How many numbers lying between \[999\] and \[10000\] can be formed with the help of the digits \[\;0,2,3,6,7,8\] when the digits are not repeated?
A). \[\left( 1 \right)\]\[100\]
B). \[\left( 2 \right)\]\[200\]
C). \[\left( 3 \right)\]\[300\]
D). \[\left( 4 \right)\]\[400\]

Answer 1

Hint: We have to find the total numbers lying between \[999\] and \[10000\] which can be formed with the help of the digits \[\;0,2,3,6,7,8\] when the digits are not repeated . We solve the question using the concept of permutation and combination . a four digit number is to be formed using the given digits . Also , to consider that a number cannot start with $0$ as if the number starts with $0$ then it becomes a three digit number and doesn't lie between the numbers \[999\] and \[10000\] .

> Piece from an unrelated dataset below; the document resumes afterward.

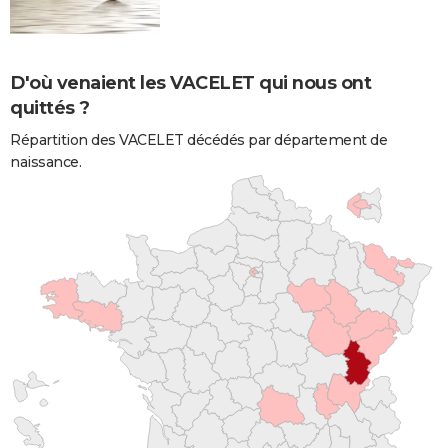
D'où venaient les VACELET qui nous ont
quittés ?
Répartition des VACELET décédés par département de
naissance.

Complete step-by-step solution:
Given :
The numbers formed should lie between \[999\] and \[10000\] , so a four digit number should be formed using the given digits .
Now ,
The digits which can be placed on the thousands place are :- \[2,3,6,7\] and $8$
( \[0\] cannot be placed at thousands place as putting it at thousands place makes the number a three digit number . )
So , the number of ways in which thousands place can be filled \[ = 5\]
Now , one of these digits is placed at thousands places so we are left with a total \[5\] more digits ( including $0$ ) as repetition of digits is not allowed .
Now , any of the left digits can be placed at hundreds place
So , the number of ways in which hundreds place can be filled \[= 5\]
Now , one more of these digits is placed at hundreds place so we are left with a total $4$ more digits as repetition of digits is not allowed .
Now , any of the left digits can be placed at tens place
So , the number of ways in which tens place can be filled \[ =4\]
Now , one more of these digits is placed at tens place so we are left with a total $3$ more digits as repetition of digits is not allowed .
Now , any of the left digits can be placed at ones place
So , the number of ways in which ones place can be filled \[ = {}3\]
Total number which can be formed using the digits = number of digit at thousands place $\times$ number of digit at hundreds place $\times$ number of digit at tens place $\times$ number of digit at ones place
Total number which can be formed using the digits \[ = 5\times 5\times 4\times 3\]
Total number which can be formed using the digits \[ = 300\]
Thus , the total numbers between \[999\] and \[10000\] are \[300\] .
Hence , the correct option is \[\left( 3 \right)\]

Note: We can also directly solve this question using the formula of combination I.e. total number of digits \[ = 5\times 3!\times {}^5{C_3}\]
corresponding to each combination of ${}^n{C_r}$ we have \[r!\] permutations, because $r$ objects in every combination can be rearranged in \[r!\]ways . Hence , the total number of permutations of n different things taken $r$ at a time is\[{}^n{C_r} \times {}r!\]. Thus \[\;{}^n{P_r}{} = {}^n{C_r} \times r!,\;0 < r \leqslant n\]
Also , some formulas used :
\[{}^n{C_1} = n\]
\[{}^n{C_2}{} = \dfrac{{n\left( {n - 1} \right)}}{2}\]
\[{}^n{C_0}{} = 1\]
\[{}^n{C_n} = 1\]